▶ Given data:
────────────────

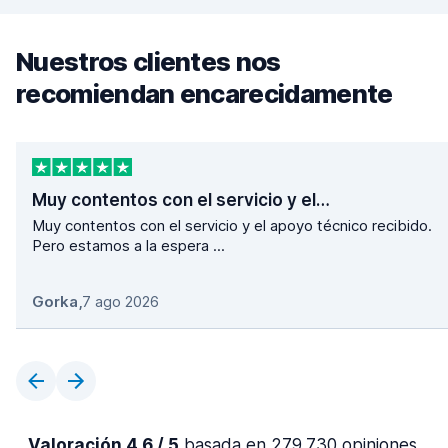
Nuestros clientes nos
recomiendan encarecidamente
Muy contentos con el servicio y el…
Muy contentos con el servicio y el apoyo técnico recibido.
Pero estamos a la espera ...
Gorka
,
7 ago 2026
Valoración 4,6 / 5
basada en 279.730 opiniones.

────────────────

▶ What needs to be done:
Among the lines of the preceding data, which ones hold the word "servicio"? List them.

▶ Result of the task:
Muy contentos con el servicio y el…
Muy contentos con el servicio y el apoyo técnico recibido.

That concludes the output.